# My wife's Sentra



## tsi200sx (Nov 8, 2002)

Hey guys, I'm pretty new to the group.
My lovely wife (no she's not watching me type) drives a 92 Sentra XE 2-door 5-speed. It has a little over 100k miles on it, and over the 2 1/2 years we've had it it's been a great little car, very reliable and great mileage. Here it is:

.









The GA16DE is pretty gutless, but with the 5-speed and in such a light car it does the job. My favorite part of driving it is the killer handling and the great driving position. I also like the clean, uncluttered lines of the body. Some people say it's boxy, but I like that style. 
It's a lot more curvy than my car, an 88 200SX SE V6 which is a great example of '80s wedge styling. Check out the contrast between the two:








Anyways, I do have a couple questions:
First, I've noticed a knocking sound on the Sentra which sounds like it's coming from the right rear of the car, which occurs during hard braking.
I've also noticed that the clutch engages a little high, and sometimes the friction point seems to change.

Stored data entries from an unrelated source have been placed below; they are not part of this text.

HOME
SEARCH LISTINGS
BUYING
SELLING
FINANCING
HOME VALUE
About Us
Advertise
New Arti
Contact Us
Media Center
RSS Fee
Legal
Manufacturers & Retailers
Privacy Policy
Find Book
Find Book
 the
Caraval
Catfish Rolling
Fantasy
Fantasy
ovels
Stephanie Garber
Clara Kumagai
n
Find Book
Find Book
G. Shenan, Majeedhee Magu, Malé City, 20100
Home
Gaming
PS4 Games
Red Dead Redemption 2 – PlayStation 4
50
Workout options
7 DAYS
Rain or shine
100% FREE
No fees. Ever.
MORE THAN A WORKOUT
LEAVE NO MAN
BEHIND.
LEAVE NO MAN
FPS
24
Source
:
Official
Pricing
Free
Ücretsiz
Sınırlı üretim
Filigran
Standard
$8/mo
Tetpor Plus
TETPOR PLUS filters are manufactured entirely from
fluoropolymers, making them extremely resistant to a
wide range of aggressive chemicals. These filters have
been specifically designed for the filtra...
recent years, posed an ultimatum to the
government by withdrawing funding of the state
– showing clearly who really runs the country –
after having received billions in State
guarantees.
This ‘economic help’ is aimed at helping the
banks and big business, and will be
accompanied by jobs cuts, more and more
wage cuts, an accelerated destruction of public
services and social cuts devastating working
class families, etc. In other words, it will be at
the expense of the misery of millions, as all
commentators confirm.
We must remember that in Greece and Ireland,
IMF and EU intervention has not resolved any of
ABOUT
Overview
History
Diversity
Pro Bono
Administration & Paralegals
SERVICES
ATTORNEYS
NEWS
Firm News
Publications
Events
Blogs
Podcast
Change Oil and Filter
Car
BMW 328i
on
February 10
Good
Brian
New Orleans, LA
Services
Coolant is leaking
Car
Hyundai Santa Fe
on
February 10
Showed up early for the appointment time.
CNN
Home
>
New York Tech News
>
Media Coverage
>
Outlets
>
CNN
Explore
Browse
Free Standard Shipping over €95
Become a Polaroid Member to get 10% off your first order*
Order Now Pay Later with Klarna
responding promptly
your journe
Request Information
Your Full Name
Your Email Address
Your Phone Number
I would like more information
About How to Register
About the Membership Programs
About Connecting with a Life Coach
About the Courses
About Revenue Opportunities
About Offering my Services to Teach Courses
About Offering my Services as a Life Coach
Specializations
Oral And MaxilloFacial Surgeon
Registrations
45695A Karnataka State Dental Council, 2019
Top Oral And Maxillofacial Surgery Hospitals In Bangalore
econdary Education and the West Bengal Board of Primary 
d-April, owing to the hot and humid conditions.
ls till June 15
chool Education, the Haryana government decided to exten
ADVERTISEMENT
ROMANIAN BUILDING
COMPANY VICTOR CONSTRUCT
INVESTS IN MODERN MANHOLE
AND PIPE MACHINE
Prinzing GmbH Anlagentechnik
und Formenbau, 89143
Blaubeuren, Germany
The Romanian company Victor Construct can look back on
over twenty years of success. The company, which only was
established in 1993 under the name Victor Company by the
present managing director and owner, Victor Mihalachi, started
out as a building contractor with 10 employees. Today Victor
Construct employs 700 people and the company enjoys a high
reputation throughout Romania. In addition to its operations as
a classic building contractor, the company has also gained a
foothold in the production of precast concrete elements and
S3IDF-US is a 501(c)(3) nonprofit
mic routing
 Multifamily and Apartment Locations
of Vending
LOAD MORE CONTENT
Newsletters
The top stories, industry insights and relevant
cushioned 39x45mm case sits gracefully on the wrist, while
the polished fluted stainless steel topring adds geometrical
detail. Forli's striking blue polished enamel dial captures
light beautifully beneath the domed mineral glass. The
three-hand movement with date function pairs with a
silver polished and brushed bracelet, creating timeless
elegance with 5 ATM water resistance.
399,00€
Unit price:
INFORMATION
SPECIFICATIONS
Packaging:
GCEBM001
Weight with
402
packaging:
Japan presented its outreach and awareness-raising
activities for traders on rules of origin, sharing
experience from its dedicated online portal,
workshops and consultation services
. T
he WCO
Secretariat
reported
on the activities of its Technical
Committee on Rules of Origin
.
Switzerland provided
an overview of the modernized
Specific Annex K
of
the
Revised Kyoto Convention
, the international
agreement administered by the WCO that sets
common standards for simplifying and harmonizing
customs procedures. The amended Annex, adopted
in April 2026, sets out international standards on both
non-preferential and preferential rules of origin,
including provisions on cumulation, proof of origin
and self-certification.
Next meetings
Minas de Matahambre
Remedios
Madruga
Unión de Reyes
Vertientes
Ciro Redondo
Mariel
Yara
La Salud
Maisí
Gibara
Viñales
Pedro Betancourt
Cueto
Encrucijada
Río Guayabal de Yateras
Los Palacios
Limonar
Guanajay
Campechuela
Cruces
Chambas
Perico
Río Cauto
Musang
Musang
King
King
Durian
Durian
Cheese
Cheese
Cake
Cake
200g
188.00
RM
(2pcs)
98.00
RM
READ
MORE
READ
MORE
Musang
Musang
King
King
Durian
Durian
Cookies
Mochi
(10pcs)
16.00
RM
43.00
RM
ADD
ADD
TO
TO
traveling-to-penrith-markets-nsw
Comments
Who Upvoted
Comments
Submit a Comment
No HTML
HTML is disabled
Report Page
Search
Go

I'll let up the clutch and resistance will start just off the floor, then it will move back toward the top of the pedal travel. Weird, huh? I know this car has a cable-operated clutch, so I assume it's adjustable. Where it the adjuster located?
Aside from that, the car's only problem is a rust spot on the edge of the driver's side rear wheelwell, which I'll probably have repaired next spring, or I'll grind it down and see what I can do with it with bondo.


----------



## chrismariscal (Jan 10, 2011)

I knew someone else had to have the same problem.. but nobody answered it. 
I have a knocking as well, from the REAR of the car, during braking. 
Any ideas to what it might be? Thanks everyone.


----------



## IanH (Feb 11, 2003)

I had a clicking from the rear drums, 97 Sentra GXE, under braking, went with road speed.
The dealer said this was common, and the story went like this....
"replace brake shoes and drums, if this doesn't fix it replace hydraulic cylinders and adjuster assembly's.. and it may come back."

I passed. Cleaned the shoes and sure enough it went away for a few days.

Upgraded to rear discs ( all used) from the 200SX SE-R ...problem solved, didn't come back.

So if you have drums this may be your answer.


----------



## IanH (Feb 11, 2003)

And to the clutch issue, there is a weird assist spring on the pedal that helps you hold the clutch down, makes feel very non-linear.
Adjuster is on the transmissive end of the cable.
Replace the cable with a Nissan cable, its more money but last better, doesn't stretch as much as a cheapo.


----------



## cls12vg30 (Oct 21, 2003)

Wow, 8 yrs, 4 months, is this a record for thread resurrection? I don't even have that wife anymore, much less that Sentra.


----------



## jdg (Aug 27, 2009)

IanH said:


> And to the clutch issue, there is a weird assist spring on the pedal that helps you hold the clutch down, makes feel very non-linear.


Ya know, I always thought there was something a bit 'different' about my '98 200SX's clutch feel.
I'm going out there tomorrow to see if I've got this assist spring also. I'm guessing it's some sort of over-center spring that doesn't do anything until you get down near the floor?


----------



## IanH (Feb 11, 2003)

cls12vg30 said:


> Wow, 8 yrs, 4 months, is this a record for thread resurrection? I don't even have that wife anymore, much less that Sentra.


Damm thats funny !!!

Well they says to search and not to start a new thread, but dont say anything about how old the thread can be if you reply......


----------



## chrismariscal (Jan 10, 2011)

IanH said:


> Damm thats funny !!!
> 
> Well they says to search and not to start a new thread, but dont say anything about how old the thread can be if you reply......


HAHA Exactly! i didn't want to get clowned for posting a new thread!


----------



## IanH (Feb 11, 2003)

jdgrotte said:


> Ya know, I always thought there was something a bit 'different' about my '98 200SX's clutch feel.
> I'm going out there tomorrow to see if I've got this assist spring also. I'm guessing it's some sort of over-center spring that doesn't do anything until you get down near the floor?


When the cable is disconnected and you press the pedal it actually snaps to the floor when you get half way. That and the diaphragm spring in the cover and you can hold the pedal down with little force.


----------



## Raphenry (Aug 18, 2010)

are all the NON oem cables bad? I put a 5sp in my daughters car and the cable that I took from the donor was too long, so I replaced it with a beck n arnley. Still too long. Heard TSK was good so ordered one of them, same as the Beck. The Pioneer says it will fit either the 2.0 or the 1.6, so I did not even try that one. I put new clutch and the works along with a resurface.


----------



## IanH (Feb 11, 2003)

What is too long ?
The outer cable or the inner ?

The 1.6 and 2.0 cables are different, I wouldn't mess with one that does both.

My OEM on my 1.6 inner stretched about 1/4 inch over 70K miles from new.

I understood the issue with non-OEM was that they stretched, not that they didn't fit.


----------